Para subirmos para o piso 1, saímos literalmente do quadrado da casa, através da escada que se projecta sobre o terreno como um órgão-máquina. Nesse piso dos quartos, em vez de um normal corredor de acesso, preferimos sobredimensioná-lo, combatendo o “excesso” de exposição social do open-space, e tornando-o num espaço polivalente, com enfoque no grande janelão ao fundo, onde embutimos uma secretária.

O mobiliário da cozinha também foi concebido a partir da ideia de jogo e kit, com a construção de módulos móveis que encaixam numa estrutura fixa e podem, a qualquer momento, ser desarrumados, rearrumados e reagrupados de outras formas.

Se a ligação entre piso térreo e piso 1 é feita pelo orgão-máquina que é escada, os restantes órgãos ou peças formam a máquina. Poderíamos lembrar o conceito de casa como máquina de habitar, cara ao advento corbusiano do movimento moderno. Mas, neste caso, foi a partir do estabelecimento de uma racionalidade quase palladiana de composição, grelha de suporte ao problema construtivo da madeira, que se procurou atribuir outros valores narrativos ou, se preferirmos, líricos, à vivência do espaço.
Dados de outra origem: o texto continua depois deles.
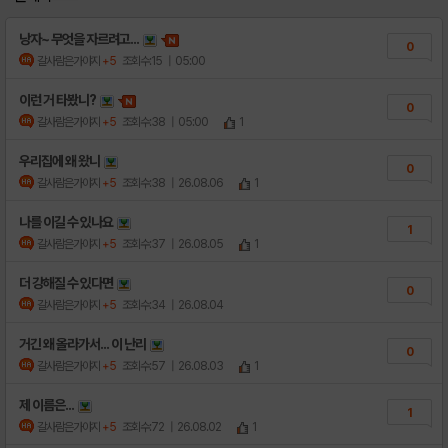
낭자~ 무엇을 자르려고...
0
갈사람은가야지
+5
조회수:15
| 05:00
이런 거 타봤니?
0
갈사람은가야지
+5
조회수:38
| 05:00
1
우리집에 왜 왔니
0
갈사람은가야지
+5
조회수:38
| 26.08.06
1
나를 이길 수 있나요
1
갈사람은가야지
+5
조회수:37
| 26.08.05
1
더 강해질 수 있다면
0
갈사람은가야지
+5
조회수:34
| 26.08.04
거긴 왜 올라가서... 이 난리
0
갈사람은가야지
+5
조회수:57
| 26.08.03
1
제 이름은...
1
갈사람은가야지
+5
조회수:72
| 26.08.02
1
Assim, tal como o usuário do espaço completa, in loco, as intenções do projecto, experimentando essas subversões narrativas que agem sobre a regra, o leitor da máquina lírica de HH aprende a funcionar com o texto, justamente a partir da sua base de programação de geometrias frásicas, combinações e repetições que se revelam operativas com a leitura – utilização subjectiva e aberta da máquina.



Era tudo uma máquina com as letras
lá dentro. E eu vinha cantando
com a minha paisagem negra pela neve.
E isso não acabava nunca mais pelo tempo
fora. Começo a lembrar-me.
Esqueci-te as barbatanas, teus olhos
de peixe, tua coluna
vertebral de peixe, tuas escamas. E vinha
cantando na neve que nunca mais
acabava.

(HELDER, 2014: 195)



Se este é, sem dúvida, um momento crítico para as orientações e caminhos na disciplina da arquitectura, então olhemos para o efeito ampliado da poesia (e não só a de HH) sobre todas as coisas da vida:

“a lâmpada faz com que se veja a própria lâmpada. E também à volta”

(HELDER, 2013: 136)





interior do piso térreo – fotografia de Hugo Barros



(1)- Citação de “Os ritmos” de Apresentação do rosto de Herberto Helder (2020: 60).
(2)- Projecto que desenvolvi no ATELIERDACOSTA, entre 2016 e 2021 (data de término da obra - fase 2).
(3)- Cf.: UFFELEN, Chris van (2023: 24-27).
(4)- “Palavras” aqui entendidas como verbalização de ideias ou argumentos que usamos em arquitectura - primeiro para nós mesmos e depois para todos - para justificar o projecto na sua elaboração.
(5)- Tema mitológico vastamente retratado, foi por mim retomado recentemente, a partir de um quadro de Rubens, numa Cenografia da peça de dança SCHULD de Sara Garcia, em 2021.
(6)- Salienta-se aqui que o poema desmonta ideologias, nunca os espaços em si, patamar terminal do nosso exercício da arquitectura.




Referências bibliográficas

HELDER, Herberto (2020), Apresentação do Rosto, Porto: Porto Editora.
HELDER, Herberto (2014), Poemas Completos, Porto: Porto Editora.
HELDER, Herberto (2013), Photomaton & Vox, Lisboa: Assírio & Alvim.
HELDER, Herberto (2004), Ou o Poema Contínuo, Lisboa: Assírio & Alvim.
HELDER, Herberto (2001), Ou o Poema Contínuo (súmula), Lisboa: Assírio & Alvim.
HELDER, Herberto (1980), Os Passos em Volta, Lisboa: Assírio & Alvim.
HELDER, Herberto (1961), A Colher na Boca, Lisboa: Edições Ática.
UFFELEN, Chris van (2023), Timber Homes: Taking Wood to New Levels Hardcover, Berlim: Braun Publishing.